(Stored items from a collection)
_____

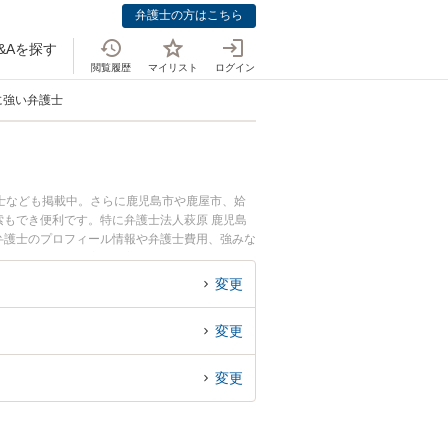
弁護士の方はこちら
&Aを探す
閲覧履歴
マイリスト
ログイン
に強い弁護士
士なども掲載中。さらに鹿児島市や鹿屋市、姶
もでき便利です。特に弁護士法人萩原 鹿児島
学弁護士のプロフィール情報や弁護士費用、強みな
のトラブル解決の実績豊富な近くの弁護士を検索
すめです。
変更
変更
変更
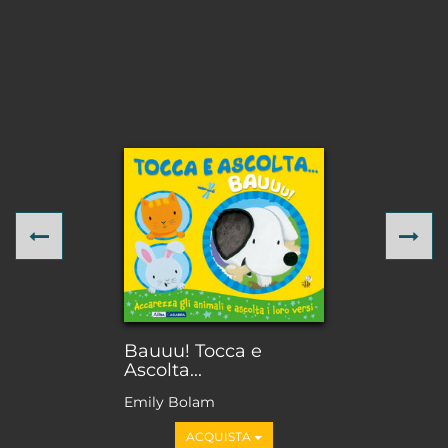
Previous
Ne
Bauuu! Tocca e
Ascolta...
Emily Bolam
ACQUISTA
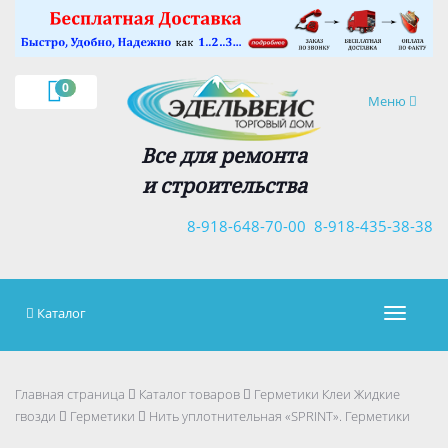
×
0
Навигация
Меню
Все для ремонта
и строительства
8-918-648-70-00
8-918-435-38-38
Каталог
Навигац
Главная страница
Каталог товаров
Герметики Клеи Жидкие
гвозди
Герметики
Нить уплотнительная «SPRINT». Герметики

_____

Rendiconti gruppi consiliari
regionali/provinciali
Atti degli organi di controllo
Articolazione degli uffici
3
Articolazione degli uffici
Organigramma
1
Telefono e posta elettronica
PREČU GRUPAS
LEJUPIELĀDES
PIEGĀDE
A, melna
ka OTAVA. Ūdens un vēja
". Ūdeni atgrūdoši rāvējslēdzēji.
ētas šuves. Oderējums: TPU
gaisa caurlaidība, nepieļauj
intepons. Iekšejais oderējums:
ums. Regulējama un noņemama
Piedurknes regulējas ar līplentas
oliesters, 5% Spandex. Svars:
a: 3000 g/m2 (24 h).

_____

### PROBLEM TO WORK ON
After locating the line holding "PREČU GRUPAS" above, output exactly that line and every line after it through the line holding "a: 3000 g/m2 (24 h).". Include nothing else.

### RESULT BELOW
PREČU GRUPAS
LEJUPIELĀDES
PIEGĀDE
A, melna
ka OTAVA. Ūdens un vēja
". Ūdeni atgrūdoši rāvējslēdzēji.
ētas šuves. Oderējums: TPU
gaisa caurlaidība, nepieļauj
intepons. Iekšejais oderējums:
ums. Regulējama un noņemama
Piedurknes regulējas ar līplentas
oliesters, 5% Spandex. Svars:
a: 3000 g/m2 (24 h).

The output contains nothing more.